With $60/barrel oil, CTL plant could earn 20% return, US DOE says
 
Washington (Platts)--21May2007
A coal-to-liquids plant producing more than 50,000 b/d could realize a
20% return on investment if oil prices exceed $60/barrel, the US Department of
Energy's National Energy Technology Laboratory says in a report released
Monday. 

     The lab said such a plant, using Fischer-Tropsch technology, could
realize a 30% return if it also were to receive federal loan guarantees.

     "The price of coal-derived liquid fuels has traditionally been unable to
compete with the price of fuels derived from crude oil," the report said. "As
oil prices continue to rise, however, domestic sources of transportation fuels
are becoming more affordable."

     The report provides a conceptual design study of a plant that on a daily
basis would use 24,500 tons of high-sulfur bituminous coal to produce 27,800
barrels of diesel fuel and 22,200 barrels of liquid naptha products. The
latter would be shipped to a refinery for a further upgrade to commercial
products or to be sold as chemical feedstock.
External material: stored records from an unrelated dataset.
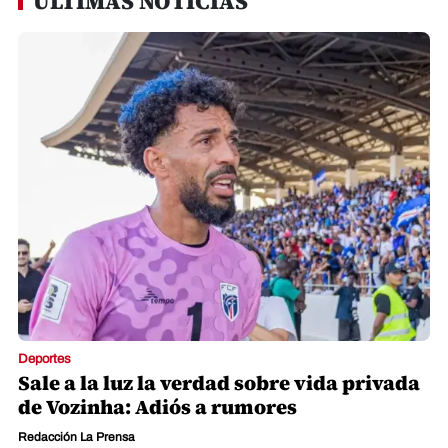
ÚLTIMAS NOTICIAS
Deportes
Sale a la luz la verdad sobre vida privada
de Vozinha: Adiós a rumores
Redacción La Prensa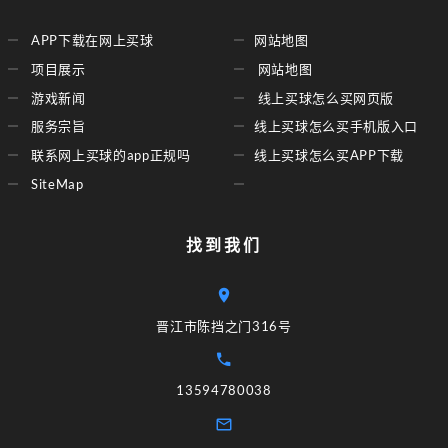
APP下载在网上买球
网站地图
项目展示
网站地图
游戏新闻
线上买球怎么买网页版
服务宗旨
线上买球怎么买手机版入口
联系网上买球的app正规吗
线上买球怎么买APP下载
SiteMap
找到我们
晋江市陈挡之门316号
13594780038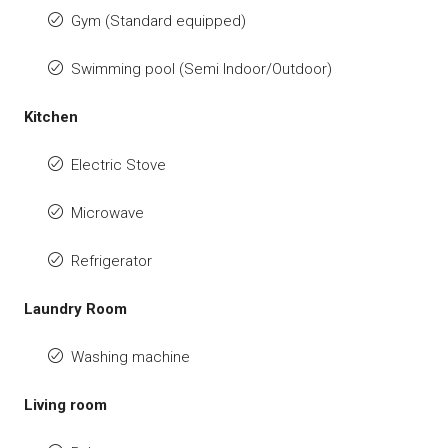
Gym (Standard equipped)
Swimming pool (Semi Indoor/Outdoor)
Kitchen
Electric Stove
Microwave
Refrigerator
Laundry Room
Washing machine
Living room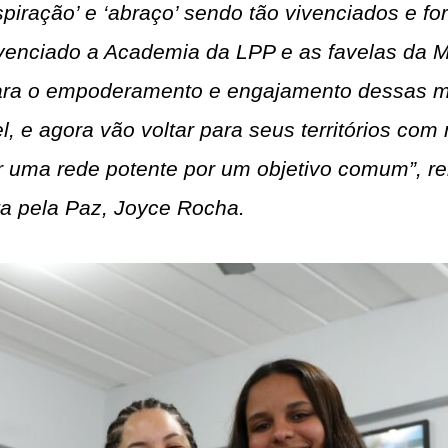
spiração’ e ‘abraço’ sendo tão vivenciados e fo
ivenciado a Academia da LPP e as favelas da M
ara o empoderamento e engajamento dessas m
l, e agora vão voltar para seus territórios com
 uma rede potente por um objetivo comum”, rel
ta pela Paz, Joyce Rocha.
The plant also would generate
124 MW of electricity that could be sold to the grid.

     NETL said the design assumes an "environmentally friendly" plant that
would use the "best available control technology" for sulfur, nitrous oxides,
particulate matter and mercury. In addition, it would capture and compress
carbon dioxide for injection into a pipeline.

     The report is the first of a series of plant-design studies for
facilities using Fischer-Tropsch technology.